The best reporter to cover the Bush White House:

I hate to sound like I’m flacking for my friends at Fox, but the Fox reporters were always good in that they were tough but fair. I thought also, surprising enough, that Jake Tapper, who is an ABC reporter, who is a lefty, was nonetheless reasonably fair and tough. You could count on him to ask you tough questions.

Rove’s thoughts on those who call Obama a “socialist”:

We’ve got to be very careful about our language in order not to give our adversaries cheap shots to make at us, while at the same time making the case against President Obama and liberal policies. …

President Obama wants things to remain in the hands of private owners and operators. It’s just that he wants them to be subjected to a level of regulation, scrutiny and restraint by government that would be stifling.

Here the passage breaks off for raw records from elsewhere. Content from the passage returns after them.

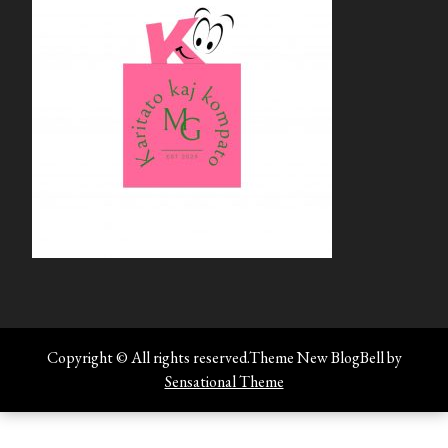
Copyright © All rights reserved.Theme New BlogBell by
Sensational Theme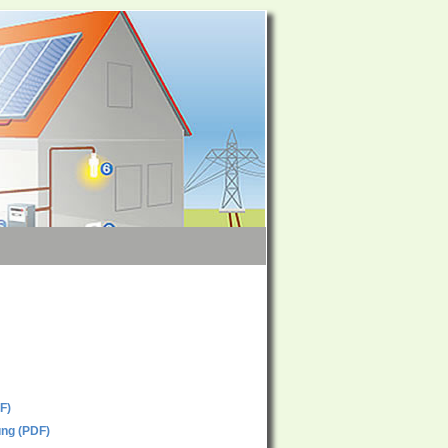
F)
ung (PDF)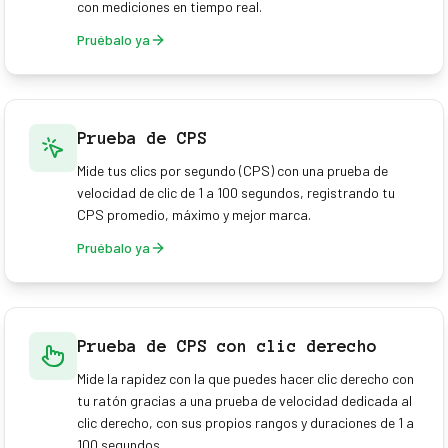
con mediciones en tiempo real.
Pruébalo ya
Prueba de CPS
Mide tus clics por segundo (CPS) con una prueba de
velocidad de clic de 1 a 100 segundos, registrando tu
CPS promedio, máximo y mejor marca.
Pruébalo ya
Prueba de CPS con clic derecho
Mide la rapidez con la que puedes hacer clic derecho con
tu ratón gracias a una prueba de velocidad dedicada al
clic derecho, con sus propios rangos y duraciones de 1 a
100 segundos.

We have to remember our target: It’s not our fellow conservatives. Our object here is to say things and make the case to people whose ears and eyes are open, but who don’t necessarily view themselves as conservatives.

How technology is changing politics:

We need to as a movement avail ourselves of all these channels because they are ways to reach people, particularly younger people who are otherwise not available to us. Just remember this, 2008 in the presidential election, it’s the first election in history that more people said they got their information about the election from the Internet than from local newspapers.